Dissident Chinese artist Ai Weiwei used Instagram in a stream of posts responding to the Chinese government, and its ambassador to the UK, Liu Xiaoming, who recently made comments about the artist’s arrest over alleged tax evasion; this has occurred as president Xi Jinping starts a high profile four-day state visit to Britain. 

In the new Instagram post, the artist displays his tax documents, laid out in several rows, stating: “Chinese ambassador to the UK is not telling the truth. Here are all the tax documents that the police illegally seized and then returned along with my passport after four years.”

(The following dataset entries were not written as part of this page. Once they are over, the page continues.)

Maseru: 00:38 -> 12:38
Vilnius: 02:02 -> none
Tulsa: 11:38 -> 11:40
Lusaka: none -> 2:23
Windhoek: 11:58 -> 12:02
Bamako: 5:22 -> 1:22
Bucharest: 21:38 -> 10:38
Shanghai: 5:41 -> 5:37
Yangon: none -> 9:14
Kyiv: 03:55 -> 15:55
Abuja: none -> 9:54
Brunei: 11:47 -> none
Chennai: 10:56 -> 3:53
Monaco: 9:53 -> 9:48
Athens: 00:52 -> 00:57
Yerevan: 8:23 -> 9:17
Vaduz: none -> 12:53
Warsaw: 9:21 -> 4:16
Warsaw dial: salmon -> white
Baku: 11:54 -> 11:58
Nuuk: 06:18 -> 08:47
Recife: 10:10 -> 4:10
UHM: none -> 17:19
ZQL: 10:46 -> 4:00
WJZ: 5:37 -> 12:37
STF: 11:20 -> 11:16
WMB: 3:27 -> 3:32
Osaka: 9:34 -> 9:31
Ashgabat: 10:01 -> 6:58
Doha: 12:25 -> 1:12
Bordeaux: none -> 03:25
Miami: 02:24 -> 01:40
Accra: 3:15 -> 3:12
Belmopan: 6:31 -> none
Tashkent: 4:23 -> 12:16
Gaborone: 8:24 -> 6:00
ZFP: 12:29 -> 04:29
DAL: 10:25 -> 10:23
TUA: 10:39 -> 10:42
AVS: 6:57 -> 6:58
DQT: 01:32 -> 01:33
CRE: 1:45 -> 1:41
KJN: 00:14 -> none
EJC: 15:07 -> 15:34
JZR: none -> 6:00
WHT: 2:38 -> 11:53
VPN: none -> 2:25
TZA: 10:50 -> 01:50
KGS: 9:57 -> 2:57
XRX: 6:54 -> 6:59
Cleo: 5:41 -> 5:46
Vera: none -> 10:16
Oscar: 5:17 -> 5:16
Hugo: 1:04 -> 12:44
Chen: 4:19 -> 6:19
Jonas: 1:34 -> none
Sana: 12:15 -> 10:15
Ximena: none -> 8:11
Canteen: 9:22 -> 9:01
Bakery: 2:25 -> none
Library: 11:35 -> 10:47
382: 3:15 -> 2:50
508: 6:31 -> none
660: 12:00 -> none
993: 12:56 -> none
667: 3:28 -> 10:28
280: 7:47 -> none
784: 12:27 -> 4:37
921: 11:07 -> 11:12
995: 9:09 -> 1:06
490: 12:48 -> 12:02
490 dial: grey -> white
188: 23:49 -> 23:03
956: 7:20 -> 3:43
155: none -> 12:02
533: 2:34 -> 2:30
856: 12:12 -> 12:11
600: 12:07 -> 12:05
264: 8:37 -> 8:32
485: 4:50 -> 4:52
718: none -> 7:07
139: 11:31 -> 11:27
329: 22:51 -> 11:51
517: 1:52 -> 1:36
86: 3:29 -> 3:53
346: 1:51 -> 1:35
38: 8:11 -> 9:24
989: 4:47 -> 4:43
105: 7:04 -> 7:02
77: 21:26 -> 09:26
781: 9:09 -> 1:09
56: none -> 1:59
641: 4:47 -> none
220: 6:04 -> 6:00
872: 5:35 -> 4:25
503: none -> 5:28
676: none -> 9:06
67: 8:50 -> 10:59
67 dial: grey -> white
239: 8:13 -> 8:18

The artist followed up with a close-up documents, saying: “中国驻英大使刘晓明愿意和我一起聊聊“发课税案”吗?掩盖歪曲真相的国家是没有前途的,你不为自己的未来担忧吗?” Translated, it states: “Would the Chinese ambassador Liu Xiaoming be keen to discuss (his tax) case? A country that distorts its facts doesn’t have a future, aren’t you concerned about your future?”

Ai was reacting to Liu’s recent comments on the BBC, where the ambassador said Ai was “never put behind bars.” The ambassador continued his attack on the artist: “There are so many talented Chinese artists, many much better than him, why is he so famous? Because he’s critical of the Chinese government!” Liu told the BBC. “The reason he was under investigation was because of his economic crime. He was under suspicion of fraudulent accounting, destroying accounting documents,” the ambassador explained.

“Would the same artist be investigated with this criminal record in the UK?” Xiaoming asked.

Ai responded to this on Instagram, stating: “他们并不想发现一件并不存在的什么,而是要阻碍我们证明清白的证据,” he said, which translates to: “They didn’t find anything that didn’t exist, but just withheld evidence of my innocence.”

In 2010, Ai was briefly detained and severely beaten by security officials just before he was due to testify for the defence during the trial of Tan Zuoren, an environmental activist who, along with the artist, had documented the names of thousands of children who died during the May 2008 Sichuan earthquake.

Ai was detained in 2011 for 81 days without charge. A company he founded was later convicted of tax evasion by the Chinese authorities. The artist remained under surveillance and was unable to leave the country, but was released on one year’s probation in June 2011, however the government retained his passport – which it recently returned to the artist prior to his survey at the Royal Academy of Arts as a celebration of his inclusion as an Honorary Royal Academician.